─── Material supplied
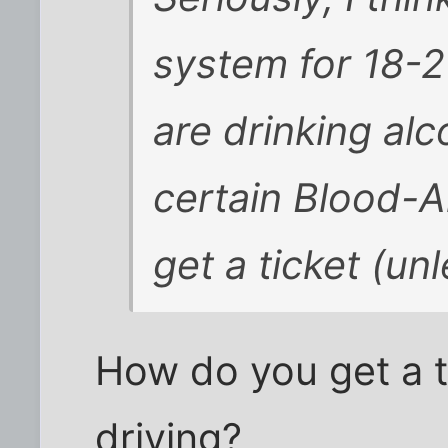
system for 18-21
are drinking al
certain Blood-Al
get a ticket (un
How do you get a ti
driving?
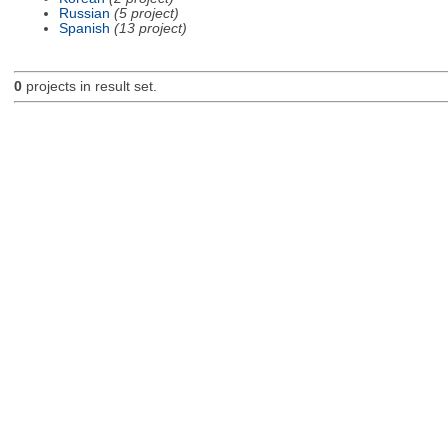
Russian
(5 project)
Spanish
(13 project)
0
projects in result set.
──────
The data above must be written out again word for word, without its pictures.

system for 18-21
are drinking al
certain Blood-Al
get a ticket (un
How do you get a ti
driving?
Russian
(5 project)
Spanish
(13 project)
0
projects in result set.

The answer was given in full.